Note: This is not intended to be an exhaustive guide on container orchestration and assumes some familiarity with Kubernetes concepts. Our goal is to provide a solid foundation for deploying inference workloads in a production-friendly manner. So while we will be walking through the steps to configure a GPU-accelerated Kubernetes node, your environment may look slightly different.
Prerequisites
For this guide you'll need:
- A server or workstation with at least one supported AMD or Nvidia GPU board.
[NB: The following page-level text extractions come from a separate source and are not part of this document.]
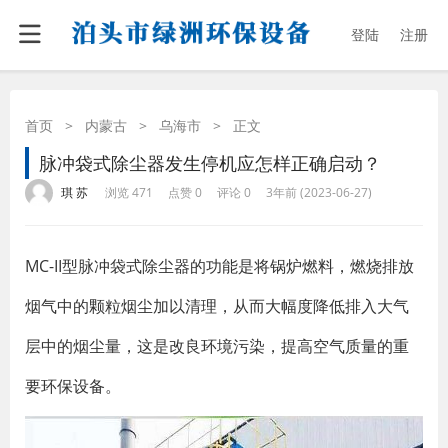
登陆
注册
首页
>
内蒙古
>
乌海市
>
正文
脉冲袋式除尘器发生停机应怎样正确启动？
·
·
·
·
琪 苏
浏览 471
点赞 0
评论 0
3年前 (2023-06-27)
MC-II型脉冲袋式除尘器的功能是将锅炉燃料，燃烧排放
烟气中的颗粒烟尘加以清理，从而大幅度降低排入大气
层中的烟尘量，这是改良环境污染，提高空气质量的重
要环保设备。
- A fresh install of Ubuntu 24.04 LTS in order to keep dependencies manageable.
Nvidia dependencies
Setting up an Nvidia-accelerated K3S environment is relatively straightforward, but does involve a handful of dependencies.
We'll start by installing the CUDA Drivers Fabric Manager and Headless server drivers. In our case, the latest release available in the LTS repos is 570 so we'll go with that. We'll also install Nvidia's server utils as they are helpful for debugging any driver issues that crop up.
sudo apt install -y cuda-drivers-fabricmanager-570 nvidia-headless-570-server nvidia-utils-570-server
Next we'll add Nvidia's container runtime repo and pull down the latest version by running the following commands and then rebooting.
curl -fsSL https://nvidia.github.io/libnvidia-container/gpgkey | sudo gpg --dearmor -o /usr/share/keyrings/nvidia-container-toolkit-keyring.gpg \ && curl -s -L https://nvidia.github.io/libnvidia-container/stable/deb/nvidia-container-toolkit.list | \ sed 's#deb https://#deb [signed-by=/usr/share/keyrings/nvidia-container-toolkit-keyring.gpg] https://#g' | \ sudo tee /etc/apt/sources.list.d/nvidia-container-toolkit.list sudo apt-get update sudo apt-get install -y nvidia-container-runtime sudo reboot
Spinning Up K3S
With most of our dependencies set, we can move on to deploying K3S. For a single node deployment, this can be achieved by running:
curl -sfL https://get.k3s.io | sh -
Once the process completes, we can check to see if our node is ready to run on the machine with:
k3s kubectl get nodes
If everything worked correctly, you should see something like this:
NAME STATUS ROLES AGE VERSION kube-nv-prod Ready control-plane,master 3h45m v1.32.3+k3s1
If you're running an AMD Instinct box you can move on to the next section, but if you're using Nvidia there are few more tweaks we need to make.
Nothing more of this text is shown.